Basic Blood Flashcards
Dr. Dennis
4 functions of blood
- delivery of nutrients and oxygen
- transport of wastes and CO2
- delivery of hormones, regulatory substances, immune cells
- maintenance of homeostasis (acts as a buffer, coagulates, thermoregulation)
hematocrit
lab test; a vile of blood is centrifuged which separates it based on weight and density; RBCs will be on the bottom, WBC have a small area in the middle, and plasma is the top
blood plasma
fluid component of the blood; a solvent for a variety of solutes (proteins, regulatory substances, nutrients, electrolytes, dissolved gases, wastes)
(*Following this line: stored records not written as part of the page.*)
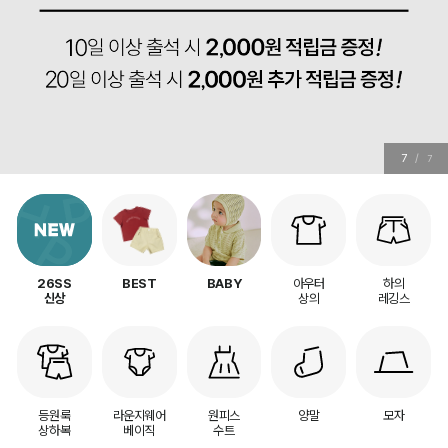
7
/
7
아우터
하의
26SS
BEST
BABY
상의
레깅스
신상
등원룩
라운지웨어
원피스
양말
모자
상하복
베이직
수트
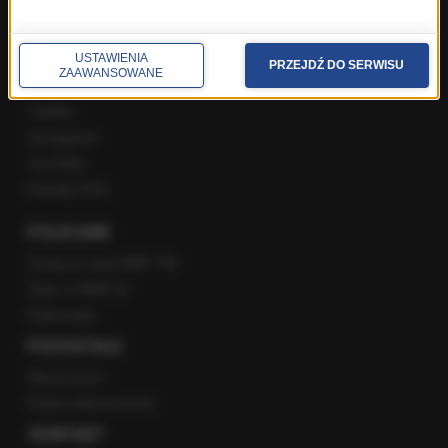
SPOŁECZNOŚĆ
USTAWIENIA
PRZEJDŹ DO SERWISU
ZAAWANSOWANE
Facebook
Twitter
Instagram
YouTube
Kanały RSS
POLECANE
Gorąca Linia RMF FM
Staż w RMF24
Patronaty
POZOSTAŁE
Newsroom
Radio internetowe
KONTAKT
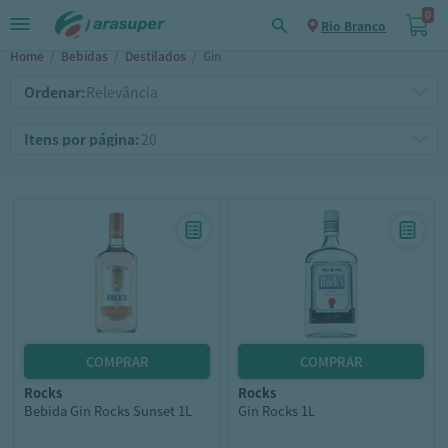
0
Rio Branco
Home
/
Bebidas
/
Destilados
/
Gin
Ordenar:
Itens por página:
rocks
rocks
Bebida Gin Rocks Sunset 1L
Gin Rocks 1L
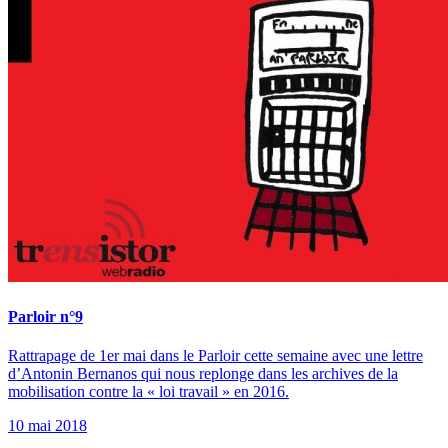
Parloir n°9
Rattrapage de 1er mai dans le Parloir cette semaine avec une lettre
d’Antonin Bernanos qui nous replonge dans les archives de la
mobilisation contre la « loi travail » en 2016.
10 mai 2018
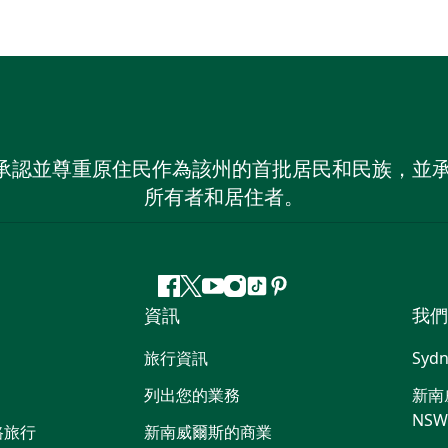
 NSW）承認並尊重原住民作為該州的首批居民和民族
所有者和居住者。
Facebook
嘰
Youtube
Instagram
抖
Pinterest
資訊
我們
嘰
音
喳
旅行資訊
Sydn
喳
列出您的業務
新南威
NS
路旅行
新南威爾斯的商業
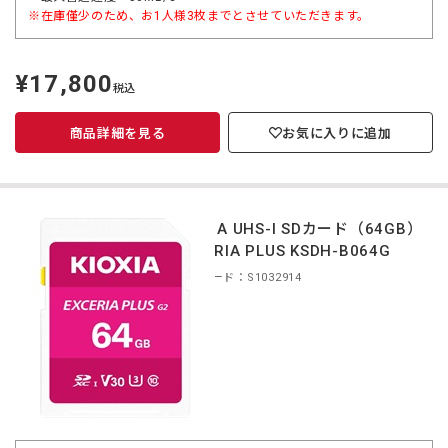
※在庫僅少のため、お1人様3枚までとさせていただきます。
¥17,800
定
税込
価
商品詳細を見る
お気に入りに追加
KIOXIA UHS-I SDカード（64GB）
EXCERIA PLUS KSDH-B064G
商品コード：S1032914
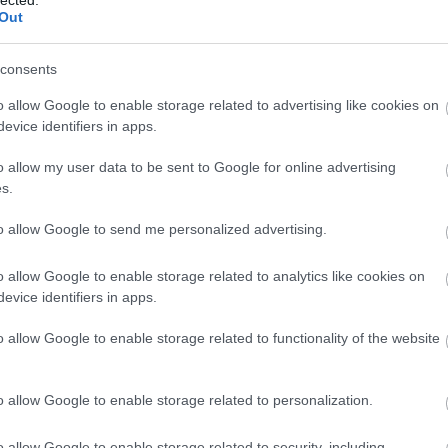
y szemtanú lefényképezte az autót és a
Out
aw, Palm Beach megye seriffje vasárnapi
 ezek az információink” – mondta Bradshaw. „A
consents
kiadta a rendszámtábla-leolvasóknak, és
művet az I–95-ös autópályán”. Routh-t nem
o allow Google to enable storage related to advertising like cookies on
evice identifiers in apps.
olytatnak „a Trump elleni
o allow my user data to be sent to Google for online advertising
n. Ez a második merényletkísérlet a volt
s.
történt a pennsylvaniai Butlerben.
to allow Google to send me personalized advertising.
ebb az életem elleni újabb merénylet után” –
mailben a feltételezett merényletkísérlet
o allow Google to enable storage related to analytics like cookies on
evice identifiers in apps.
i. Soha nem fogom feladni. SOHA NEM FOGOM
o allow Google to enable storage related to functionality of the website
 arról, hogy fegyveres összetűzésekbe
n voltam az egyetlen, aki patthelyzetbe
o allow Google to enable storage related to personalization.
dig tudtuk, hogy fegyverei vannak.” A
ések szerint Routh ellen több tucatszor emeltek
o allow Google to enable storage related to security, including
how much of blood plasma is water
91-92%
what is the dominant protein in blood plasma
albumin
three proteins in plasma
albumin, globulins, fibrinogen
serum
blood plasma without clotting factos
albumin
main protein constituent of blood plasma; made in the liver; creates the concentration gradient between blood and extracellular tissue fluid
–> colloid osmotic pressure
also a carrier protein for thyroxine, bilirubin, and barbiturates
immunoglobulins (y-globulins)
antibodies; largest component of globulins in plasma
non-immune globulins (a and b-globulins)
maintain the osmotic pressure within the vascular system and serve as carrier proteins; part of the globulins in plasma
ex: fibronectin, lipoproteins, coagulation factors
fibrinogen
the largest plasma protein in size; made in the liver
fibrinogen chains (soluble) form monomers, then polymerize into long fibers (insoluble) that create a net to prevent further blood loss (clotting cascade)
erythrocytes
- type of cell
- shape
- function
- anucleated cells, no typical organelles
- biconcave disc, extremely flexible
- bind O2 for delivery to tissues and bind CO2 for removal from tissues
where are RBCs phagocytosed
spleen
bone marrow
liver
why are RBCs called the histologic ruler
they are consistent in their size (always 7-8 microns in diameter)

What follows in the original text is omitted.